Programmed cell death-1 (PD-1)/programmed death-ligand 1 (PD-L1) inhibitors plus chemotherapy have become the standard first line of treatment in patients with advanced non-small-cell lung cancer (NSCLC). However, few studies have explicitly focused on the impact of weight loss on the efficacy of PD-1/PD-L1 inhibitors plus chemotherapy. Thus, we evaluated the clinical implications of weight loss on the survival outcomes in patients who received this treatment.
We conducted a retrospective review of medical records of patients with advanced NSCLC who were treated with PD-1/PD-L1 inhibitors plus chemotherapy from December 2018 to December 2020. Significant weight loss was defined as an unintentional weight loss of 5% or more over 6 months. We evaluated the progression-free survival (PFS) and overall survival (OS) of patients with or without weight loss.
Among the 80 included patients, 37 (46%) had weight loss, and were associated with a lower objective response rate (30 vs 51%, P < 0.05), poorer PFS (2.3 vs 12.0 months, P < 0.05), and poorer OS (10.8 vs 23.9 months, P < 0.05) than those without weight loss. The Cox proportional-hazard ratios (95% confidence interval) of weight loss were 1.77 (1.01-3.10) for PFS and 2.90 (1.40-6.00) for OS, with adjustments for Eastern Cooperative Oncology Group performance status, PD-L1 tumour proportion score, histology, and central nervous system metastases.

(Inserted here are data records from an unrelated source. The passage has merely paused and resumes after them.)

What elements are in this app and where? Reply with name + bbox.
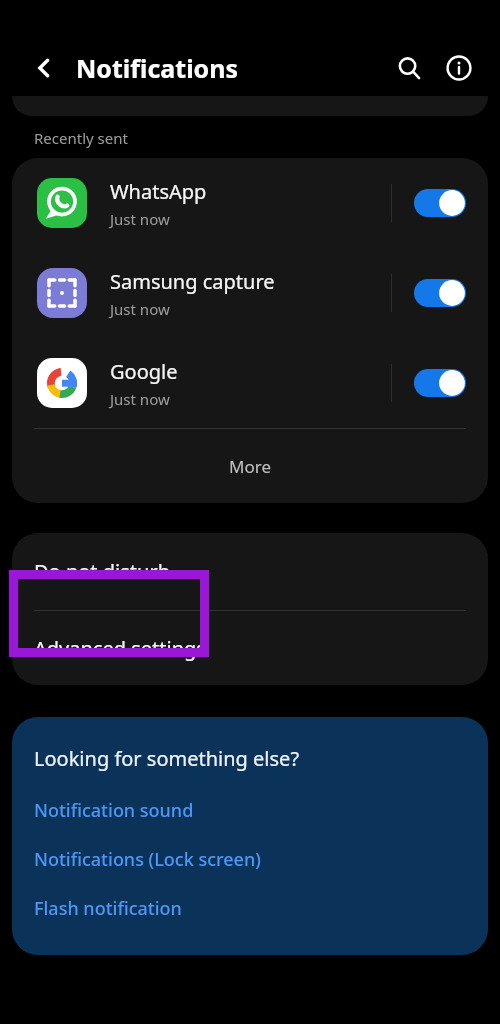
staticText: Advanced settings	[34, 635, 206, 662]
staticText: Just now	[110, 299, 170, 319]
button[interactable]: Back	[20, 44, 68, 92]
staticText: Flash notification	[34, 896, 182, 921]
staticText: Notifications (Lock screen)	[34, 847, 261, 872]
staticText: Recently sent	[34, 128, 128, 148]
staticText: Do not disturb	[34, 558, 170, 585]
staticText: Just now	[110, 389, 170, 409]
button[interactable]: Search	[386, 45, 432, 91]
button[interactable]: Toggle Samsung capture notifications	[392, 248, 488, 338]
button[interactable]: More	[12, 429, 488, 503]
staticText: Google	[110, 358, 178, 385]
staticText: Just now	[110, 209, 170, 229]
button[interactable]: WhatsApp	[12, 158, 488, 248]
staticText: More	[229, 455, 271, 478]
staticText: Samsung capture	[110, 268, 275, 295]
staticText: Looking for something else?	[34, 745, 300, 772]
staticText: Notification sound	[34, 798, 194, 823]
button[interactable]: Do not disturb	[12, 533, 488, 610]
button[interactable]: Notifications (Lock screen)	[34, 847, 261, 872]
staticText: WhatsApp	[110, 178, 207, 205]
button[interactable]: Flash notification	[34, 896, 182, 921]
button[interactable]: Information	[436, 45, 482, 91]
button[interactable]: Samsung capture	[12, 248, 488, 338]
button[interactable]: Advanced settings	[12, 611, 488, 685]
button[interactable]: Toggle Google notifications	[392, 338, 488, 428]
button[interactable]: Notification sound	[34, 798, 194, 823]
button[interactable]: Google	[12, 338, 488, 428]
staticText: Notifications	[76, 51, 239, 85]
button[interactable]: Toggle WhatsApp notifications	[392, 158, 488, 248]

Pre-treatment weight loss may reduce treatment efficacy and shorten survival time in patients receiving PD-1/PD-L1 inhibitors plus chemotherapy. Early evaluation and intervention for weight loss might improve oncological outcomes in patients with advanced NSCLC.

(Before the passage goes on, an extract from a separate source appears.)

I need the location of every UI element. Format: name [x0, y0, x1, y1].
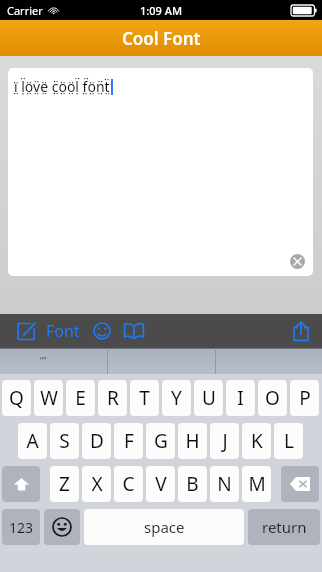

程序性死亡受体 1(PD-1)/程序性死亡配体 1(PD-L1)抑制剂联合化疗已成为晚期非小细胞肺癌(NSCLC)患者的标准一线治疗方法。然而,很少有研究明确关注体重减轻对 PD-1/PD-L1 抑制剂联合化疗疗效的影响。因此,我们评估了体重减轻对接受这种治疗的患者生存结果的临床意义。
我们对 2018 年 12 月至 2020 年 12 月期间接受 PD-1/PD-L1 抑制剂联合化疗的晚期 NSCLC 患者的病历进行了回顾性分析。显著体重减轻定义为 6 个月内非自愿性体重减轻 5%或更多。我们评估了有或没有体重减轻的患者的无进展生存期(PFS)和总生存期(OS)。

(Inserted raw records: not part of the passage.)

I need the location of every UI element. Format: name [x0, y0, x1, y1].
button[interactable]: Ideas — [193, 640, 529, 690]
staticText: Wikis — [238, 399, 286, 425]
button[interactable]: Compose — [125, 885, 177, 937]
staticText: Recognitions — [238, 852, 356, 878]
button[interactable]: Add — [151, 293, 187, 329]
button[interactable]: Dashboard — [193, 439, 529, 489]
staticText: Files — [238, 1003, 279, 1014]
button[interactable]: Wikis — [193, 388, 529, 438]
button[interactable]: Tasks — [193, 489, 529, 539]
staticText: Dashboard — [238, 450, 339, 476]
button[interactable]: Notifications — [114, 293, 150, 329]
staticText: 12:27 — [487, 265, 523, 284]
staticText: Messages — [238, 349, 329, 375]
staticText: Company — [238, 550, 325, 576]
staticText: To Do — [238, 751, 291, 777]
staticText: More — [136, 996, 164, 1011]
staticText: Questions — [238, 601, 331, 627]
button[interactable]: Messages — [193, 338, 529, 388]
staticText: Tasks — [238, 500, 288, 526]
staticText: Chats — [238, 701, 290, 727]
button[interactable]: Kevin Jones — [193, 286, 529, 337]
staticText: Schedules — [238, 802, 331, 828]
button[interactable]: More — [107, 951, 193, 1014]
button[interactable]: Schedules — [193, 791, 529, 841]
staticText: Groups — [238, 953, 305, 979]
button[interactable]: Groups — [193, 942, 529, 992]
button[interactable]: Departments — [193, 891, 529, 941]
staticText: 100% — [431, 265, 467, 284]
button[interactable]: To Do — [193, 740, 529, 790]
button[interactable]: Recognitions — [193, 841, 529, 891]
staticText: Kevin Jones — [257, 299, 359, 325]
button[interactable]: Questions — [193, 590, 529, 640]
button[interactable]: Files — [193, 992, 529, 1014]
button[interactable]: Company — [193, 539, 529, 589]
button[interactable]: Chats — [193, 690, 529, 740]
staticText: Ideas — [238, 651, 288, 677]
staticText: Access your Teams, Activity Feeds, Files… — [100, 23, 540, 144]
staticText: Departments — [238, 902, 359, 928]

在 80 名纳入的患者中,37 名(46%)有体重减轻,与较低的客观缓解率(30%比 51%,P<0.05)、较差的 PFS(2.3 比 12.0 个月,P<0.05)和较差的 OS(10.8 比 23.9 个月,P<0.05)相关。体重减轻的 Cox 比例风险比(95%置信区间)为 PFS 的 1.77(1.01-3.10)和 OS 的 2.90(1.40-6.00),调整了东部合作肿瘤组表现状态、PD-L1 肿瘤比例评分、组织学和中枢神经系统转移。
治疗前体重减轻可能降低接受 PD-1/PD-L1 抑制剂联合化疗的患者的治疗效果并缩短生存时间。对体重减轻进行早期评估和干预可能改善晚期 NSCLC 患者的肿瘤学结局。